Authorities have confirmed that nine British nationals are among almost 300 people who died when a passenger plane was understood to have been shot down over Ukraine.
Schiphol Airport boss Jos Nijhuis confirmed the nationality of those on-board the MH17 Malaysian Airlines flight during a press conference in Amsterdam.
Malaysia's prime minister said the jetliner did not make any distress call before it went down in Ukraine, and that the flight route was declared safe by the International Civil Aviation Organization.
Prime Minister Najib Razak said although Ukrainian authorities believe the Boeing 777 was shot down, he was unable to verify "the cause of this tragedy but we must, and we will, find out precisely what happened to this flight".
The Boeing 777-200 travelling from Amsterdam to Kuala Lumpur – was in transit over the war-torn region when it disappeared from radar screens.
The Foreign Office has not yet confirmed numbers or names of Britons who were on the flight manifest.
Graphic images showed a pall of smoke, charred wreckage and bodies at the crash scene in eastern Ukraine.
Prime Minister David Cameron said he was "shocked and saddened" by the tragedy, while Ukrainian President Petro Poroshenko described it as a "terrorist act".
Mr Cameron added that officials from across Whitehall are meeting to establish the facts, while a spokesman for the Foreign Office said: "We are aware of the reports and are urgently working to establish what has happened."

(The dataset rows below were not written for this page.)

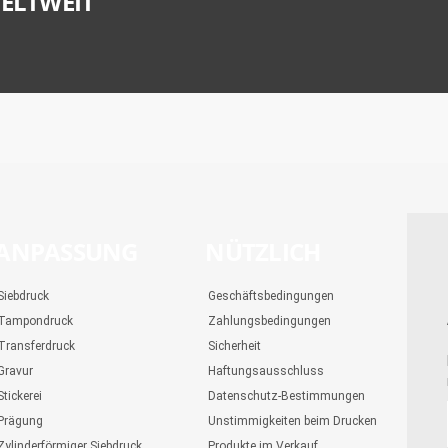
ELTWEIT
ANPASSUNG
NÜTZLICH
Siebdruck
Geschäftsbedingungen
Tampondruck
Zahlungsbedingungen
Transferdruck
Sicherheit
Gravur
Haftungsausschluss
Stickerei
Datenschutz-Bestimmungen
Prägung
Unstimmigkeiten beim Drucken
Zylinderförmiger Siebdruck
Produkte im Verkauf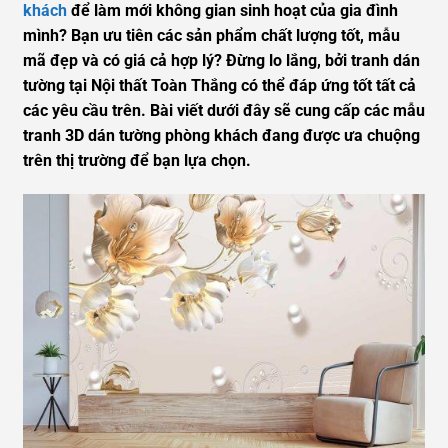
khách
để làm mới không gian sinh hoạt của gia đình
mình? Bạn ưu tiên các sản phẩm chất lượng tốt, mẫu
mã đẹp và có giá cả hợp lý? Đừng lo lắng, bởi tranh dán
tường tại Nội thất Toàn Thắng có thể đáp ứng tốt tất cả
các yêu cầu trên. Bài viết dưới đây sẽ cung cấp các mẫu
tranh 3D dán tường phòng khách đang được ưa chuộng
trên thị trường để bạn lựa chọn.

Najib Razak, the Malaysian prime minister, said: "I am shocked by reports that an MH plane crashed. We are launching an immediate investigation."
The jet would have been flying at high altitude on an intercontinental flight that took it over the region.
As the drama unfolded, several other passenger jets were flying through Ukrainian airspace on one of the main routes from Europe to Asia for air traffic.